2015 ISIT Plenary Lecture
The Multi-facets of a Data Science Project to Answer: How Are Organs Formed?
Professor Bin Yu
University of California, Berkeley and Peking University
Genome wide data reveal an intricate landscape where gene actions and interactions in diverse spatial areas are common both during development and in normal and abnormal tissues. Understanding local gene networks is thus key to developing treatments for human diseases. Given the size and complexity of recently available systematic spatial data, defining the biologically relevant spatial areas and modeling the corresponding local biological networks present an exciting and on-going challenge. It requires the integration of biology, statistics and computer science; that is, it requires data science.
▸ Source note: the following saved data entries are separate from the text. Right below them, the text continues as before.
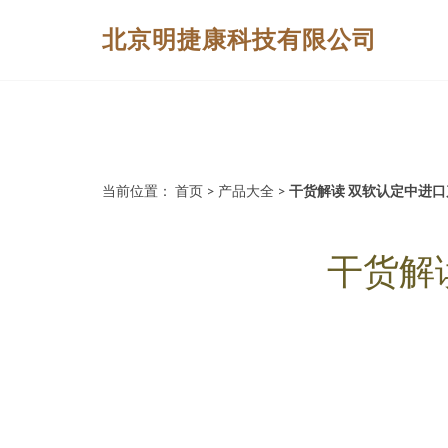
北京明捷康科技有限公司
当前位置：
首页
>
产品大全
>
干货解读 双软认定中进
干货解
In this talk, I present results from a current project co-led by biologist Erwin Frise from Lawrence Berkeley National Lab (LBNL) to answer the fundamental systems biology question in the talk title. My group (Siqi Wu, Antony Joseph, Karl Kumbier) collaborates with Dr. Erwin and other biologists (Ann Hommands) of Celniker's Lab at LBNL that generate the Drosophila spatial expression embryonic image data. We leverage our group's prior research experience from computational neuroscience to use appropriate ideas of statistical machine learning in order to create a novel image representation decomposing spatial data into building blocks (or principal patterns). These principal patterns provide an innovative and biologically meaningful approach for the interpretation and analysis of large complex spatial data. They are the basis for constructing local gene networks, and we have been able to reproduced almost all the links in the Nobel-prize winning (local) gap-gene network. In fact, Celniker's lab is running knock-out experiments to validate our predictions on gene-gene interactions. Moreover, to understand the decomposition algorithm of images, we have derived sufficient and almost necessary conditions for local identifiability of the algorithm in the noiseless and complete case. Finally, we are collaborating with Dr. Wei Xue from Tsinghua Univ to devise a scalable open software package to manage the acquisition and computation of imaged data, designed in a manner that will be usable by biologists and expandable by developers.